After that we do a regex (Regular Expression) search in our date
variable to extract the month and the year. The government sometimes uses a comma to separate NYS
from the month, sometimes it doesn't, which is frustrating. That also happens between month and year. But no matter! Regex to the rescue.
NYS[ ,]+
= matches a string that starts with NYS and is followed by either an empty space or a comma and any number of characters after that.
(\w+)[ ,] =
will do our first capture (that's why the parethesis are there): any word after the above followed by an empty space or a comma.
(\d+)
= will do our second capture, any number of digits after the above.
With our two values captured, we create our dictionary and return it.
We will create our CSV
file row by row. So let's create an empty dictionary to store the information about the current row we will be scraping.
row = {}
Let's also assign the path to the folder where the XLS
files are.
basedir = 'data/'
And let's use the listdir()
function to get the list of filenames in that folder.
files = listdir(basedir)
We will go over each and every XLS
file. We need to tell the script which file it will be working on at any given time. Let's make sure our list has only files with the XLS
extension.
sheets = [filename for filename in files if filename.endswith("xls")]
Whoa! Wait a minute. I just did what is called a list comprehension: get the filenames in the files list but only those which end with 'xls'
. Pretty cool, right?
The first line of a CSV
file is usually the name of the columns, you know, the header. Since we will be writing row by row in our CSV
file using a series of repetitions, we need a device to know if we have written the header or not. Let's create a flag that will help us with that.
header_is_written = False
We will set header_is_written
to True after we write the header.
Ok. Now we're going to scrape the information from all the files in the sheets list we just created. To do that we will start a simple for loop.

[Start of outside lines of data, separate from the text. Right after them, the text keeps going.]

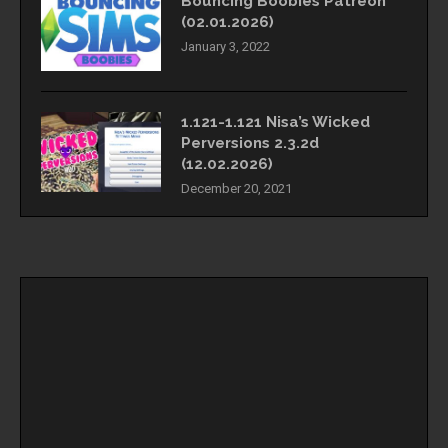
Bouncing Boobies Patreon
(02.01.2026)
January 3, 2022
1.121-1.121 Nisa’s Wicked
Perversions 2.3.2d
(12.02.2026)
December 20, 2021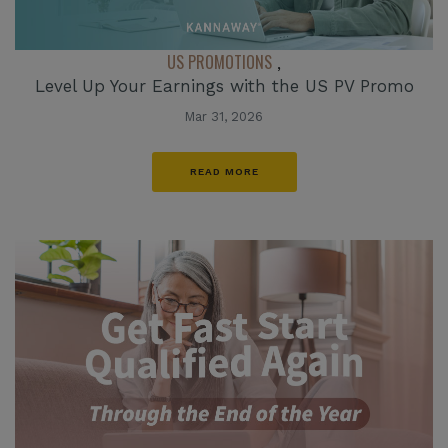
US PROMOTIONS
,
Level Up Your Earnings with the US PV Promo
Mar 31, 2026
READ MORE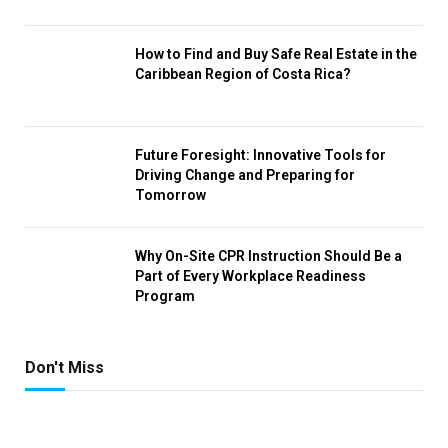
How to Find and Buy Safe Real Estate in the
Caribbean Region of Costa Rica?
Future Foresight: Innovative Tools for
Driving Change and Preparing for
Tomorrow
Why On-Site CPR Instruction Should Be a
Part of Every Workplace Readiness
Program
Don't Miss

We will also open the worksheet using open_workbook
from xlrd
. Since the information we need is in the first sheet of the file, let's use the sheet_by_index()
function to open that sheet:
for filename in sheets:
worksheet = open_workbook(basedir + filename).sheet_by_index(0)
Now let's get the date
from this file using the function we created in the beginning:
date = getDate(worksheet)
row['YEAR'] = date['YEAR']
row['MONTH'] = date['MONTH']
Notice we're still inside the loop, so the code needs to be idented. This will be the case moving forward.

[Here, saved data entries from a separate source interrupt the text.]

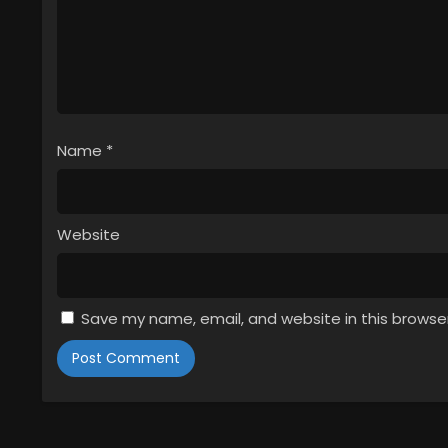
Name
*
Website
Save my name, email, and website in this browse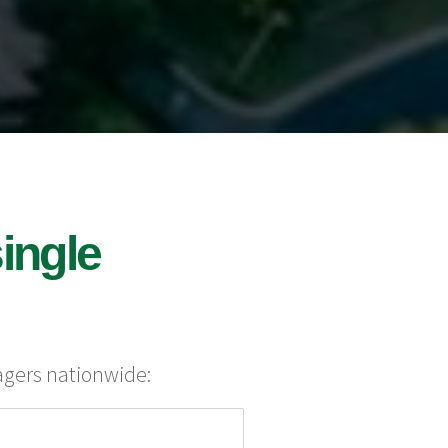
ingle
agers nationwide:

Column B is the most important. It has the name of the companies and all the names of the counties are right next to it. Let's get the values in that column and store them in a list. After that we will iterate over them to get what we need.

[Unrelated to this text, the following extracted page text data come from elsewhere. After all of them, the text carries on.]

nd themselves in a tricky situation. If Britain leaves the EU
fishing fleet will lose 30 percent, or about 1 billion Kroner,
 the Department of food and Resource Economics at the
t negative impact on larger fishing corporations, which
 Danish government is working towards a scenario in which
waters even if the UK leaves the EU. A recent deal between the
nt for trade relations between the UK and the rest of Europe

col1_values = worksheet.col_values(1) # column A == 0, column B == 1...
We're iterating over range
instead of the values because we need to keep track of the coordinate of the cells. With the coordinates we can get the actual content, so we should be fine.
We're all set to get the data we need. Remember we need to get the names of the counties, the name of the companies and the values associated with them. Our reference is the value TOTALS:
in Column B. If we find it we will be one cell away from the county name. Let's iterate over the values of Column B. If we find TOTALS:
let's save the value immediately to the left in our row dictionary, assigning it to the key COUNTY
. We will be using the cell_value
method from xlrd
. I'm also using the strip function. It will trim trailing and leading spaces from the cell value, just in case.
for i in range(len(col1_values)):
if worksheet.cell_value(i, 1) == u'TOTALS:':
row['COUNTY'] = worksheet.cell_value(i, 0).strip()
county = True
counter = 1
Now we need to get the plan names that are associated with that county. Our robot is still looking for the TOTALS:
value and when it finds it, we will have reached the next county. So let's create a flag called county. True
if the robot doesn't find the next TOTALS:
, False
if it hits the next county. Also, since the plan names are the plan names right after TOTALS:
, we create a counter that will basically increment the row number by one to get the values down the list until we find another TOTALS:
.
while county is True:
row['PLAN NAME'] = worksheet.cell_value(i + counter, 1).strip()
values = worksheet.row_slice(i + counter, start_colx=2, end_colx=7)
So, while the county flag is True
, we will store the PLAN NAME
in the dictionary adding the counter to the position of the row. We're also using the nifty row_slice
method from xlrd
to generate a list of all the associated values for that PLAN NAME
, from Columns C (2) to G (6 - the parameter end_colx
gets up to the number before the one you set).
Since we have a list of values in the same order of the columns, we will assign each one of them to the appropriate key in the row
dictionary. The list won't have the actual values, but xlrd
objects with the values. To get the values we need to use the getter .value
. We're also converting them to integers with the int()
function.
Remmeber that some files have the column NYSoH
and others don't. Depending on the case, the values on the list will change places. A simple if/else
statement will take care of that. The SSI
column becomes the 4th number in the list whenever NYSoH
is not present. When NYSoH
is not present, let's give it an empty value.
We have to give NYSoH
an empty value because we will be writing rows to the CSV
file. All the rows must have the same amount of values, otherwise things will break.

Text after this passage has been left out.